Madeleine Drescher, Konsumexpertin bei Greenpeace in Österreich: „Es ist wichtig und richtig, dass einige Händler die Belastungen ernst nehmen und die Tattoos rasch aus den Regalen nehmen. Kinderhaut braucht konsequenten Schutz vor gefährlichen Chemikalien. Jetzt müssen auch die restlichen Händler die belasteten Tattoos aus den Sortimenten und den Schutz unserer Kinder ernst nehmen.“
BIPA, Thalia, dm und Temu nehmen belastete Tattoos aus Sortiment
Der jüngste Chemikalientest von Klebetattoos deckte in 13 von 15 Proben problematische Chemikalien wie PFAS, Schwermetalle und verbotene Weichmacher auf. Einige Händler haben schnell reagiert: BIPA, Thalia, dm und Temu haben den Verkauf der belasteten Tattoos umgehend gestoppt. Laut Stellungnahme können Kund:innen bei BIPA die getesteten Tattoos auch ohne Kassabon zurückgeben. Nicht alle betroffenen Unternehmen haben bisher transparent reagiert. Müller, Amazon und SHEIN haben Greenpeace bislang keine Stellungnahme übermittelt. Die getesteten Produkte sind nach aktuellem Stand zwar nicht mehr online auffindbar, unklar bleibt jedoch, ob sie tatsächlich vollständig aus dem Verkauf genommen wurden und welche Konsequenzen die Unternehmen aus den Testergebnissen ziehen.
Greenpeace fordert strengere Chemikalienregeln
Selbst wenn einzelne Handelsketten reagieren, bleibt die Sicherheit bei Kinderprodukten durch Gesetzeslücken gefährdet.
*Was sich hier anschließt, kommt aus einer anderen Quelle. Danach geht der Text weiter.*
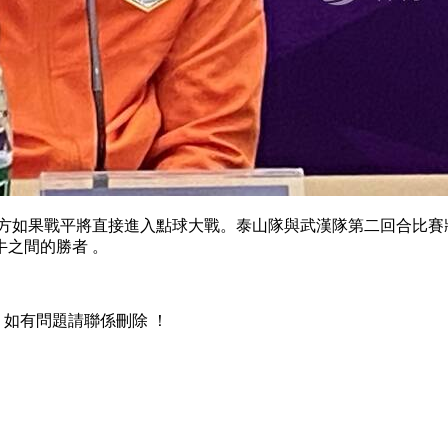
雙方如果戰平將直接進入點球大戰  。泰山隊與武漢隊第二回合比賽將於1
間的勝者 。
，如有問題請聯係刪除 ！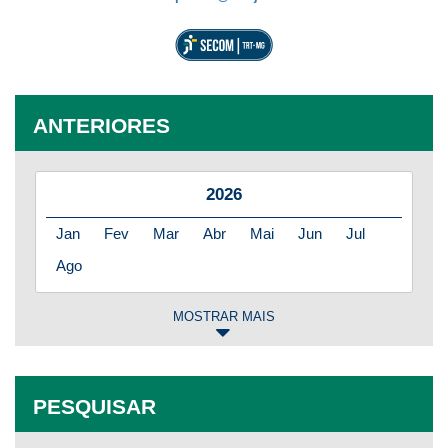
ANTERIORES
2026
Jan
Fev
Mar
Abr
Mai
Jun
Jul
Ago
MOSTRAR MAIS
2025
Jan
Fev
Mar
Abr
Mai
Jun
Jul
PESQUISAR
Ago
Set
Out
Nov
Dez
Chemikalien wie langlebiges PFAS oder verbotene Weichmacher landen wegen mangelnder Grenzwerte für Chemikalien-Cocktails weiter auf sensibler Haut. Greenpeace fordert von Minister Norbert Totschnig sich auf EU-Ebene für strengere Chemikalienregeln und ein lückenloses PFAS-Verbot einzusetzen.
Der vollständige Report “Chemie auf der Haut“ steht hier zur Verfügung: https://act.gp/Tattoo-Report
Die Stellungnahmen der Händler finden Sie hier: https://act.gp/Tattoo-Stellungnahmen
Grafiken, Bildmaterial und Audio-O-Töne finden Sie unter: https://act.gp/4f9mN8c
Unter Verwendung der Credits “© Mitja Kobal / Greenpeace” stehen die Fotos kostenfrei zur redaktionellen Nutzung zur Verfügung.
Inhalte auf einen Blick
- Thema/Anlass: Reaktion der Händler nach dem Chemikalien-Test von Klebetattoos.
- Datenbasis/Ergebnis: BIPA, Thalia, dm, und Temu stoppen Verkauf der betroffenen Tattoos. Test wies 31 problematische Chemikalien in Klebetattoos nach (u. a. PFAS, Weichmacher, Schwermetalle).
- Hauptforderung: Verkaufsstopp aller belasteten Tattoos und strengere gesetzliche Regeln für Chemikalien-Cocktails.
- Akteur:innen/Adressat: Händler und Hersteller, Europäische Union, Minister Totschnig.
- Quelle/Material: Greenpeace Österreich und Arbeiterkammer Oberösterreich / Analyse und Bildmaterial: https://act.gp/Tattoo-Test.
Rückfragen & Kontakt
Madeleine Drescher
Konsumexpertin
Greenpeace Österreich
Tel.: + 43 664 8817 2243
E-Mail: [email protected]
Magnus Reinel
Pressesprecher
Greenpeace Österreich
Tel.: + 43 664 8817 2210
E-Mail: [email protected]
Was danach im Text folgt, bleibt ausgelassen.